TERAMO Per Teramo Nostra sarebbe gravissimo tornare sulla decisione di abbattere Palazzo Adamoli e impedire cos_ il recupero della cavea romana e il riuso del Teatro. In una accorata (e a dir il vero molto forte) lettera al sindaco Chiodi, l'associazione cittadina esprime in maniera chiarissima un pensiero davvero severo:'evitare la demolizione del palazzo significa fare interessi propri, come è stato fatto sempre sino a che non è stata assunta, di concerto tra Ministero, Regione e Comune, la decisione di demolire per recuperare'. Di interessi privati Teramo Nostra parla con dovizia di particolari, cominciando dal 1938, anno in cui un Podestà (un Adamoli, secondo il presidente di Teramo Nostra Piero Chiarini, coproprietario dello stabile) intervenne bloccando l'abbattimento. E per Teramo Nostra anche i cittadini, che a titolo personale o in nome e per conto di associazioni, tornano sulla decisione ormai assunta, non lo fanno nell'interesse pubblico.
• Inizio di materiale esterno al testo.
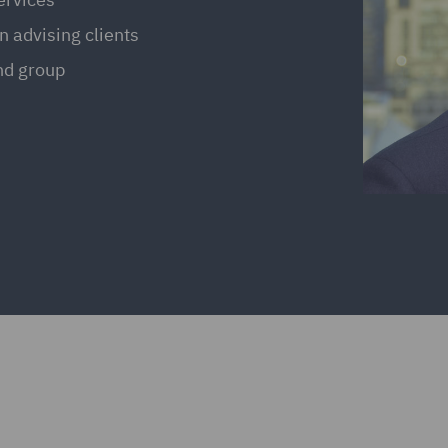
n advising clients
and group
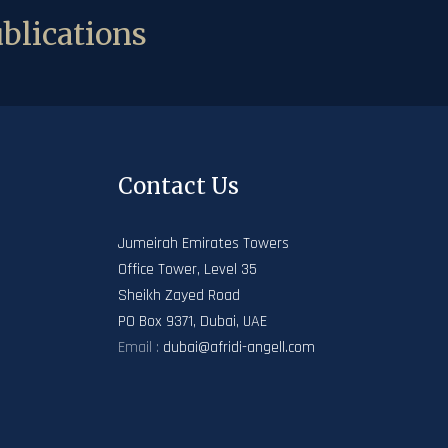
blications
Contact Us
Jumeirah Emirates Towers
Office Tower, Level 35
Sheikh Zayed Road
PO Box 9371, Dubai, UAE
Email :
dubai@afridi-angell.com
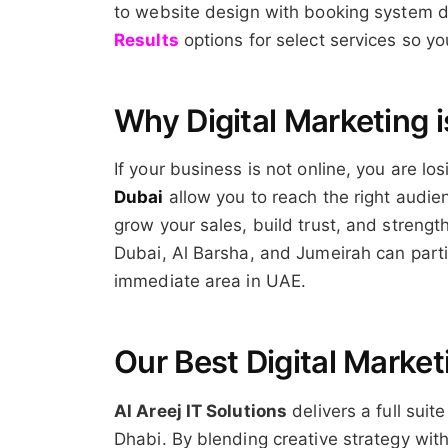
to website design with booking system de
Results
options for select services so 
Why Digital Marketing i
If your business is not online, you are l
Dubai
allow you to reach the right audien
grow your sales, build trust, and streng
Dubai, Al Barsha, and Jumeirah can partic
immediate area in UAE.
Our Best Digital Market
Al Areej IT Solutions
delivers a full suit
Dhabi. By blending creative strategy wi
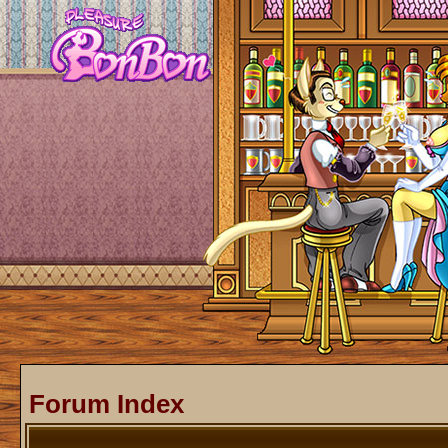
Forum Index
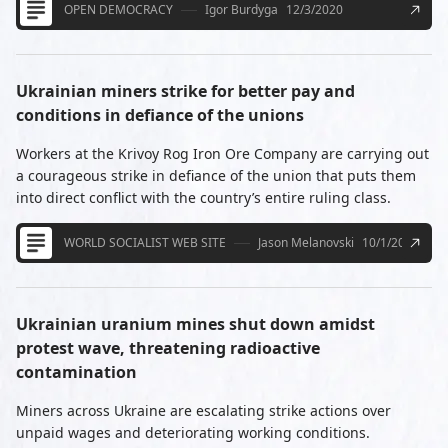
OPEN DEMOCRACY
Igor Burdyga
12/3/2020
Ukrainian miners strike for better pay and
conditions in defiance of the unions
Workers at the Krivoy Rog Iron Ore Company are carrying out
a courageous strike in defiance of the union that puts them
into direct conflict with the country’s entire ruling class.
WORLD SOCIALIST WEB SITE
Jason Melanovski
10/1/2020
Ukrainian uranium mines shut down amidst
protest wave, threatening radioactive
contamination
Miners across Ukraine are escalating strike actions over
unpaid wages and deteriorating working conditions.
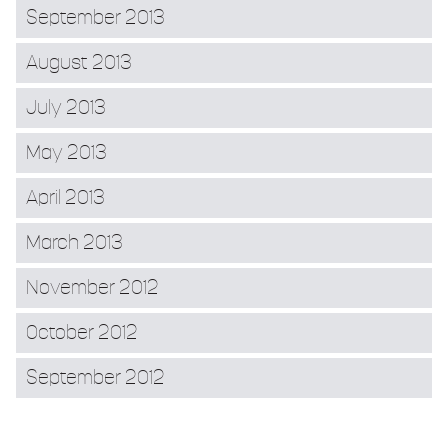
September 2013
August 2013
July 2013
May 2013
April 2013
March 2013
November 2012
October 2012
September 2012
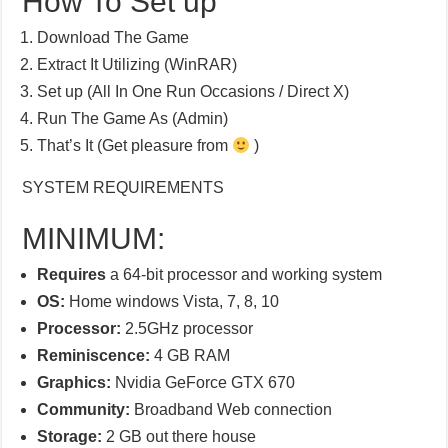
How To Set up
Download The Game
Extract It Utilizing (WinRAR)
Set up (All In One Run Occasions / Direct X)
Run The Game As (Admin)
That’s It (Get pleasure from
)
SYSTEM REQUIREMENTS
MINIMUM:
Requires
a 64-bit processor and working system
OS:
Home windows Vista, 7, 8, 10
Processor:
2.5GHz processor
Reminiscence:
4 GB RAM
Graphics:
Nvidia GeForce GTX 670
Community:
Broadband Web connection
Storage:
2 GB out there house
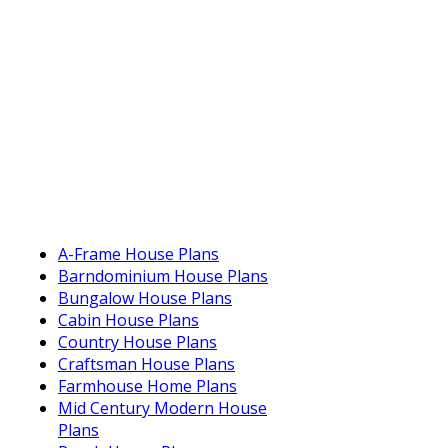
A-Frame House Plans
Barndominium House Plans
Bungalow House Plans
Cabin House Plans
Country House Plans
Craftsman House Plans
Farmhouse Home Plans
Mid Century Modern House
Plans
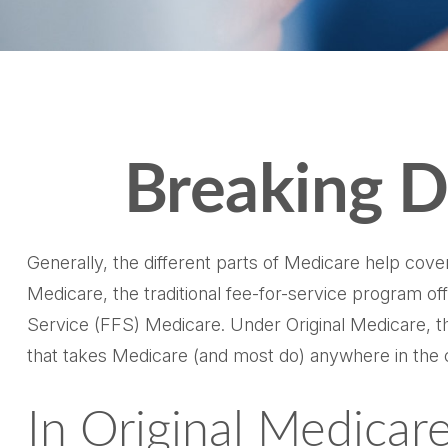
Breaking D
Generally, the different parts of Medicare help cover
Medicare, the traditional fee-for-service program of
Service (FFS) Medicare. Under Original Medicare, th
that takes Medicare (and most do) anywhere in the 
In Original Medicare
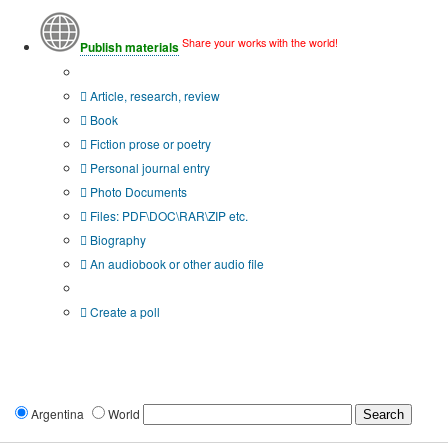
Share your works with the world!
Publish materials
Publication type?
Article, research, review
Book
Fiction prose or poetry
Personal journal entry
Photo Documents
Files: PDF\DOC\RAR\ZIP etc.
Biography
An audiobook or other audio file
Additional options:
Create a poll
Argentina
World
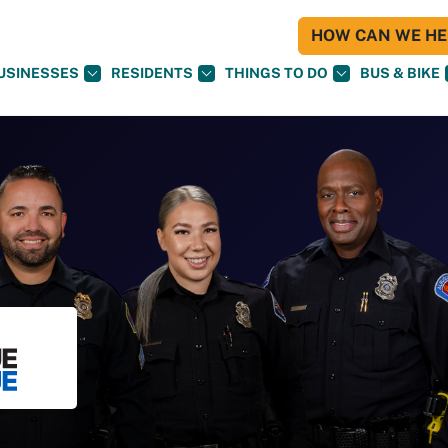
HOW CAN WE HEL
USINESSES
RESIDENTS
THINGS TO DO
BUS & BIKE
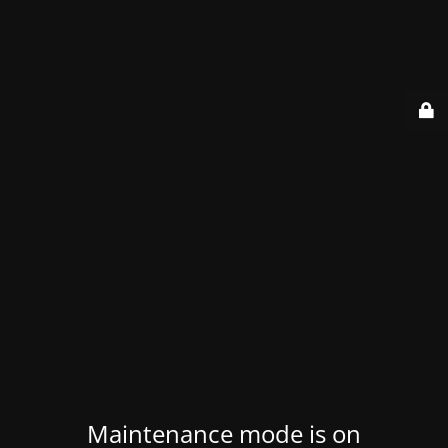
Maintenance mode is on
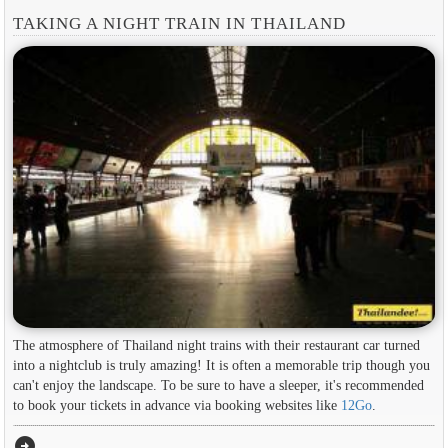
TAKING A NIGHT TRAIN IN THAILAND
The atmosphere of Thailand night trains with their restaurant car turned
into a nightclub is truly amazing! It is often a memorable trip though you
can't enjoy the landscape. To be sure to have a sleeper, it's recommended
to book your tickets in advance via booking websites like
12Go
.
arrow_circle_right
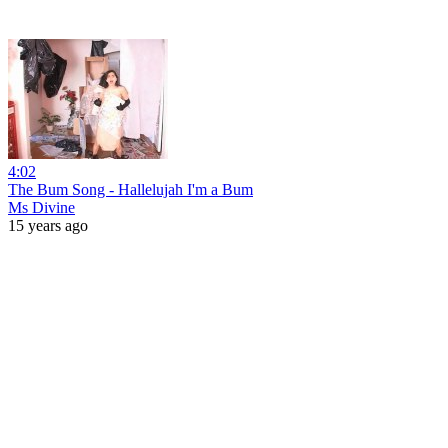
4:02
The Bum Song - Hallelujah I'm a Bum
Ms Divine
15 years ago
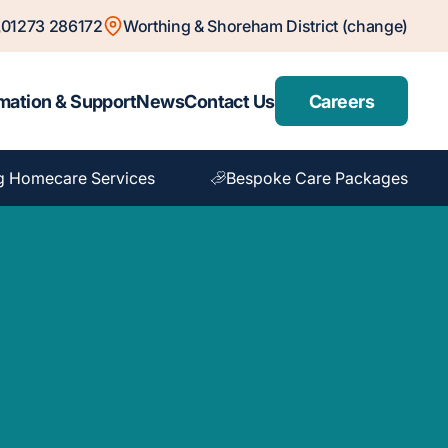
01273 286172
Worthing & Shoreham District (change)
mation & Support
News
Contact Us
Careers
g Homecare Services
Bespoke Care Packages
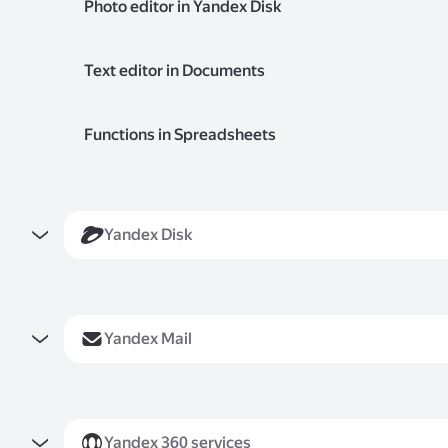
Photo editor in Yandex Disk
Yandex Disk
Yandex Mail
Yandex 360 services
Ora, è evidente che nessuno possa stabilire che se qualcuno ha idee lontane dalle proprie lo faccia in buona fede pensando al pubblico, o in mala fede, pensando al proprio personale interesse. Sta di fatto che Chiarini e Teramo Nostra non hanno dubbi e chiedono a Chiodi di non cedere a nuove richieste e di proseguire su una strada per la quale del resto esiste già 'adeguato finanziamento'. In un comunicato l'associazione ricorda che del resto le firme raccolte cinque anni fa per l'abbattimento sono 855, a fronte delle quali le nuove sono 'ben misera cosa molto personale e quindi inaccettabile'. Parole, nomi, particolari davvero duri, su cui non è possibile emettere giudizi, è chiaro. Certo non si può non registrare la passione di Teramo Nostra e il fatto che inevitabilemnte il dibattito su Palazzo Adamoli torna vivace, come avviene ciclicamente da decine e decine di anni.